Sezione Seconda -  Consiglio di amministrazione

Articolo 33) - Composizione del Consiglio di amministrazione

33.1. La società è amministrata da un Consiglio di amministrazione composto da un numero di membri non inferiore a 5 (cinque) e non superiore a 13 (tredici) secondo quanto stabilito dall'Assemblea ordinaria di soci.

33.2. La maggioranza degli Amministratori è scelta tra i soci o le persone indicate dalle persone giuridiche socie.

33.3. Gli amministratori durano in carica tre esercizi, salvo una più breve durata stabilita all'atto della nomina, scadono alla data dell'Assemblea convocata per l'approvazione del bilancio relativo all'ultimo esercizio della loro carica e sono rieleggibili. In materia di nomina, sostituzione e revoca degli Amministratori, si applicano le norme di legge comprese le disposizioni concernenti l'accertamento e la valutazione del numero di incarichi di analoga natura.

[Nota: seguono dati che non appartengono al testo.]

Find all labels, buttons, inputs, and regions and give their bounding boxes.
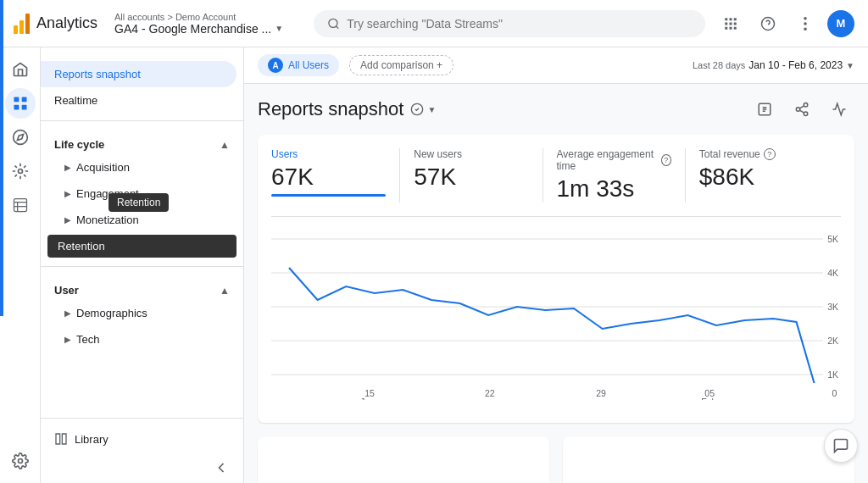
- left-sidebar: Reports snapshot Realtime Life cycle ▲ ▶…: [41, 47, 244, 483]
- nav-advertising-icon[interactable]: [5, 156, 36, 186]
- lifecycle-section[interactable]: Life cycle ▲: [41, 128, 243, 154]
- sidebar-item-label: Realtime: [54, 94, 97, 107]
- user-chevron-icon: ▲: [220, 285, 230, 297]
- sidebar-item-retention[interactable]: Retention: [47, 235, 236, 258]
- sidebar-item-realtime[interactable]: Realtime: [41, 87, 236, 114]
- add-comparison-label: Add comparison +: [360, 59, 442, 71]
- metric-users-underline: [271, 194, 386, 197]
- svg-point-13: [804, 16, 807, 19]
- sidebar-library[interactable]: Library: [41, 425, 243, 452]
- nav-home-icon[interactable]: [5, 54, 36, 85]
- search-input[interactable]: [347, 17, 692, 31]
- library-icon: [54, 432, 68, 446]
- svg-text:3K: 3K: [827, 303, 838, 312]
- sidebar-divider-1: [41, 120, 243, 121]
- main-content: A All Users Add comparison + Last 28 day…: [244, 47, 868, 483]
- sidebar-item-demographics[interactable]: ▶ Demographics: [41, 300, 236, 326]
- sidebar-item-reports-snapshot[interactable]: Reports snapshot: [41, 61, 236, 87]
- topbar: Analytics All accounts > Demo Account GA…: [0, 0, 868, 47]
- revenue-info-icon[interactable]: ?: [764, 148, 776, 160]
- bottom-cards: [244, 436, 868, 483]
- user-chip[interactable]: A All Users: [258, 54, 339, 76]
- apps-grid-button[interactable]: [715, 8, 746, 39]
- icon-sidebar: [0, 47, 41, 483]
- nav-settings-icon[interactable]: [5, 446, 36, 476]
- metric-users-value: 67K: [271, 164, 386, 191]
- logo-area: Analytics: [14, 14, 97, 34]
- nav-configure-icon[interactable]: [5, 190, 36, 220]
- sidebar-item-tech[interactable]: ▶ Tech: [41, 326, 236, 353]
- sidebar-item-label: Demographics: [76, 307, 147, 319]
- sparkle-icon: [832, 102, 847, 117]
- app-title: Analytics: [36, 14, 97, 32]
- metric-engagement-label: Average engagement time ?: [557, 148, 671, 172]
- svg-point-26: [18, 459, 22, 464]
- dropdown-arrow-icon: ▼: [427, 105, 436, 114]
- metric-new-users-value: 57K: [414, 164, 528, 191]
- svg-text:29: 29: [596, 389, 606, 398]
- topbar-actions: M: [715, 8, 854, 39]
- search-icon: [327, 17, 340, 31]
- svg-text:22: 22: [485, 389, 495, 398]
- breadcrumb[interactable]: All accounts > Demo Account: [114, 12, 283, 22]
- svg-point-14: [804, 22, 807, 25]
- svg-point-21: [18, 169, 22, 174]
- line-chart: 5K 4K 3K 2K 1K 0 15 Jan 22 29 05 Feb: [271, 230, 841, 400]
- bottom-card-1: [258, 436, 549, 483]
- svg-point-20: [13, 130, 27, 145]
- user-section[interactable]: User ▲: [41, 274, 243, 300]
- reports-title-controls[interactable]: ▼: [410, 103, 436, 116]
- triangle-icon: ▶: [64, 308, 71, 318]
- svg-point-31: [804, 112, 808, 116]
- metric-new-users-label: New users: [414, 148, 528, 160]
- date-range-selector[interactable]: Last 28 days Jan 10 - Feb 6, 2023 ▼: [693, 59, 854, 71]
- main-layout: Reports snapshot Realtime Life cycle ▲ ▶…: [0, 47, 868, 483]
- share-button[interactable]: [787, 94, 817, 125]
- sidebar-collapse-button[interactable]: [41, 452, 243, 483]
- sidebar-item-label: Acquisition: [76, 161, 130, 174]
- svg-line-33: [799, 106, 804, 108]
- svg-rect-22: [14, 199, 26, 212]
- account-name: GA4 - Google Merchandise ...: [114, 22, 271, 36]
- floating-chat-button[interactable]: [824, 429, 858, 463]
- add-comparison-button[interactable]: Add comparison +: [349, 55, 453, 75]
- svg-point-29: [804, 103, 808, 108]
- svg-rect-4: [734, 18, 737, 20]
- svg-text:4K: 4K: [827, 269, 838, 278]
- search-bar[interactable]: [314, 10, 705, 37]
- reports-title-bar: Reports snapshot ▼: [244, 84, 868, 135]
- insights-button[interactable]: [824, 94, 854, 125]
- chat-icon: [832, 437, 849, 454]
- metric-users-label: Users: [271, 148, 386, 160]
- nav-explore-icon[interactable]: [5, 122, 36, 153]
- account-selector[interactable]: GA4 - Google Merchandise ... ▼: [114, 22, 283, 36]
- metric-engagement: Average engagement time ? 1m 33s: [557, 148, 686, 203]
- sidebar-item-acquisition[interactable]: ▶ Acquisition: [41, 154, 236, 180]
- help-icon: [760, 16, 776, 31]
- bottom-card-2: [563, 436, 854, 483]
- sidebar-divider-2: [41, 266, 243, 267]
- help-button[interactable]: [753, 8, 783, 39]
- more-options-button[interactable]: [790, 8, 821, 39]
- sidebar-divider-3: [41, 418, 243, 419]
- lifecycle-chevron-icon: ▲: [220, 139, 230, 151]
- svg-text:2K: 2K: [827, 336, 838, 346]
- reports-title: Reports snapshot ▼: [258, 98, 436, 120]
- sidebar-item-label: Monetization: [76, 214, 139, 226]
- svg-line-32: [799, 110, 804, 113]
- main-card: Users 67K New users 57K Average engageme…: [258, 135, 854, 423]
- content-header: A All Users Add comparison + Last 28 day…: [244, 47, 868, 84]
- date-range-period-label: Last 28 days: [693, 60, 745, 70]
- edit-icon: [757, 102, 772, 117]
- engagement-info-icon[interactable]: ?: [661, 154, 671, 166]
- sidebar-item-label: Reports snapshot: [54, 68, 141, 80]
- metric-users: Users 67K: [271, 148, 400, 203]
- user-chip-icon: A: [268, 58, 283, 73]
- edit-report-button[interactable]: [749, 94, 780, 125]
- nav-reports-icon[interactable]: [5, 88, 36, 119]
- triangle-icon: ▶: [64, 189, 71, 198]
- user-label: User: [54, 284, 79, 297]
- metric-new-users: New users 57K: [414, 148, 542, 203]
- avatar[interactable]: M: [827, 10, 854, 37]
- logo-bar-3: [25, 14, 30, 34]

33.4. Se nel corso dell'esercizio vengono a mancare uno o più amministratori, si applica l'art. 2386, primo, secondo e terzo comma, c.c..

33.5. Se vengono a cessare tutti gli amministratori, l'Assemblea dei soci per la nomina dell'intero Consiglio deve essere convocata d'urgenza dal Collegio sindacale, il quale può compiere nel frattempo gli atti di ordinaria amministrazione.

33.6. Sino a contraria deliberazione dell'assemblea dei soci, i componenti il Consiglio di amministrazione non sono vincolati dal divieto di cui all'art. 2390 c. c.

33.7.  Il Consiglio di amministrazione nomina fra i suoi membri, così come nominati dall'Assemblea, il Presidente ed un vice Presidente.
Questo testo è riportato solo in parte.